I corresponded with a friend in Europe last night.  He said that a lot of the venom comes from jealousy, both of Eliot Spitzer’s ability to afford that kind of coin, and from Ashley Dupre’s ability to to earn it.  I think he’s probably right.  But I still don’t feel sorry for the man.

I don’t know how I feel about her.  I try to put a price tag on forever having my name, my whole being, associated with one night of my life, and I just can’t do it.  I’d like to think that the tattoo above her money-maker, tutela valu, or “fair value”,  is wry, highly self-aware commentary, and that the public will find out that they have severely underestimated her.  I hope she’s carefully considering her options, and that she gets as much money as possible out of whatever decisions she makes.  I don’t think she’s stupid, because if she is, she would have blabbed to the media already, like that Brazilian bimbo.
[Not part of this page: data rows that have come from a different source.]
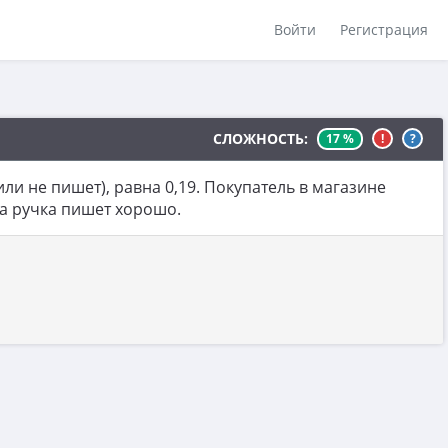
Войти
Регистрация
СЛОЖНОСТЬ:
17 %
!
?
ли не пишет), равна 0,19. Покупатель в магазине
та ручка пишет хорошо.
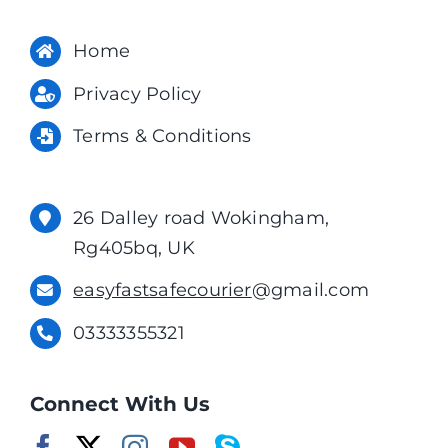
Home
Privacy Policy
Terms & Conditions
26 Dalley road Wokingham,
Rg405bq, UK
easyfastsafecourier
@gmail.com
03333355321
Connect With Us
Now that I’ve elaborated on why I think men do it, my next entry will detail some of what motivated me to work as an escort.  Stay tuned.

Hi. I’m Bree.

Posted in Uncategorized with tags , , , , , on March 14, 2008 by Bree

This is the third blog I’ve started. I abandoned the other two, because I have a little problem with things like schedules and routines. It’s also not very important to me to be perceived as a sexual outlaw or to have an audience. I am not an attention-seeker, or a writer of erotic (or unerotic) fiction (or nonfiction). I’m not a writer, period, but I do like parentheses, semi-colons, and em dashes, as you will see.

I started this blog because of the scandal surrounding the former New York State governor, Eliot Spitzer, and the young woman who has been outed as his prostitute on the evening of February 13th, 2008, Ashley Alexandra Dupre. I’m really irritated with the media right now, with all of the supposed “experts” pontificating on why men see escorts or why women work as prostitutes. I’m beyond irritated. I’m fucking pissed, and I want to set the record straight, based on my experiences working as a prostitute, or escort, or call girl, or whore, or whatever, for three years. Also, I have Type B Influenza right now, and I’m bedridden with nothing better to do. I’ll probably post about six times today and tomorrow, and then I’ll never post again.